Stored dataset items:
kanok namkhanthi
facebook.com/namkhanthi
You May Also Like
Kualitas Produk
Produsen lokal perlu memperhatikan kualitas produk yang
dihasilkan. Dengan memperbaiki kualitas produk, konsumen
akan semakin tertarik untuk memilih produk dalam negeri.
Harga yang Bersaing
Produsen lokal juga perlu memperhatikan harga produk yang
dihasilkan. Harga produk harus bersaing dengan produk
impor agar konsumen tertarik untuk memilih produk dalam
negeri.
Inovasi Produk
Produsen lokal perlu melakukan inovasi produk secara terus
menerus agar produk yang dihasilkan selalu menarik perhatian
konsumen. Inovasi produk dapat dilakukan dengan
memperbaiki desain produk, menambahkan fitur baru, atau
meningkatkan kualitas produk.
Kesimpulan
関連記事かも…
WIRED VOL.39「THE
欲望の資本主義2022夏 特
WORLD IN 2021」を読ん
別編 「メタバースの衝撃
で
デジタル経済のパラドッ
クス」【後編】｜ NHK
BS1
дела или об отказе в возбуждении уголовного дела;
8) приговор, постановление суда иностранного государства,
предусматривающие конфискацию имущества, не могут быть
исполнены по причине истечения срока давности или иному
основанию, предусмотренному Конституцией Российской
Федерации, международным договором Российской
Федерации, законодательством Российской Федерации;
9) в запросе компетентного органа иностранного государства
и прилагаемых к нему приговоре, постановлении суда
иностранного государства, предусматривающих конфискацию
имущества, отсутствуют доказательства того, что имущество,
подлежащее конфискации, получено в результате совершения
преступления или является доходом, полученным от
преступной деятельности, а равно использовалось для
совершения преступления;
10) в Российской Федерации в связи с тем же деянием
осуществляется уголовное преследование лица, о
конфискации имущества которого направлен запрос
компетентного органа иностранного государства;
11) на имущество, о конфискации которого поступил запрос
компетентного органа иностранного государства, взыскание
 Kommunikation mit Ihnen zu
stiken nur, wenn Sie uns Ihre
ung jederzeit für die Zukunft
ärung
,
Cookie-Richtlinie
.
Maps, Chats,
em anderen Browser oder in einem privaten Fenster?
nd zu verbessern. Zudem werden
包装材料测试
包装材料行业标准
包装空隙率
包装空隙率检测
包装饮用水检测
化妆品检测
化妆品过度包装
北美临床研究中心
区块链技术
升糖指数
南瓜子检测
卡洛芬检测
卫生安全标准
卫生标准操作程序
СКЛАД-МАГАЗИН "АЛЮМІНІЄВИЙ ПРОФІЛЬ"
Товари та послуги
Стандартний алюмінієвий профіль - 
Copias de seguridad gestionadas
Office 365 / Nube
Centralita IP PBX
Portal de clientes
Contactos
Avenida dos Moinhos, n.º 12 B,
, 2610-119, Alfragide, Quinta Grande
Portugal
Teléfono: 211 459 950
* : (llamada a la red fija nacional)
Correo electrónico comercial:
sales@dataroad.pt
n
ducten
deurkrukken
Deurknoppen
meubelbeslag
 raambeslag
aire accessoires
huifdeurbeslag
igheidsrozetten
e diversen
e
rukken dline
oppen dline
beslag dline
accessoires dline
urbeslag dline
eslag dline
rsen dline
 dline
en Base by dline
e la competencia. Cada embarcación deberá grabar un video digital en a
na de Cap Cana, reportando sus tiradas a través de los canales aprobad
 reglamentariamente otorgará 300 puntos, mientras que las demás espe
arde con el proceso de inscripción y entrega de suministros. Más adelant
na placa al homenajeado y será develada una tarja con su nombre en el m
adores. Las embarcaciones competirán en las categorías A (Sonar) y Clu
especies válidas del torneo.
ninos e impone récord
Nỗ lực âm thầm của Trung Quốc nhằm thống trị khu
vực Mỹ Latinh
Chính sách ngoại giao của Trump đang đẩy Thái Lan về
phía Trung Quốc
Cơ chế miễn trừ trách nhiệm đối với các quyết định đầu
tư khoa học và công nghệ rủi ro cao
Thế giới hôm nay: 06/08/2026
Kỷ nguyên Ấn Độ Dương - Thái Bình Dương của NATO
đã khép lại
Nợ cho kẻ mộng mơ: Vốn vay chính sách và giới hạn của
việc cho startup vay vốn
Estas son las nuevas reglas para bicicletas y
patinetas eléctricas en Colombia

» REQUIRED ACTION
The lines to extract from the data above begin with the line containing "欲望の資本主義2022夏 特" and end with the line containing "совершения преступления;". Extract them exactly, including both.

» COMPLETED EXERCISE
欲望の資本主義2022夏 特
WORLD IN 2021」を読ん
別編 「メタバースの衝撃
で
デジタル経済のパラドッ
クス」【後編】｜ NHK
BS1
дела или об отказе в возбуждении уголовного дела;
8) приговор, постановление суда иностранного государства,
предусматривающие конфискацию имущества, не могут быть
исполнены по причине истечения срока давности или иному
основанию, предусмотренному Конституцией Российской
Федерации, международным договором Российской
Федерации, законодательством Российской Федерации;
9) в запросе компетентного органа иностранного государства
и прилагаемых к нему приговоре, постановлении суда
иностранного государства, предусматривающих конфискацию
имущества, отсутствуют доказательства того, что имущество,
подлежащее конфискации, получено в результате совершения
преступления или является доходом, полученным от
преступной деятельности, а равно использовалось для
совершения преступления;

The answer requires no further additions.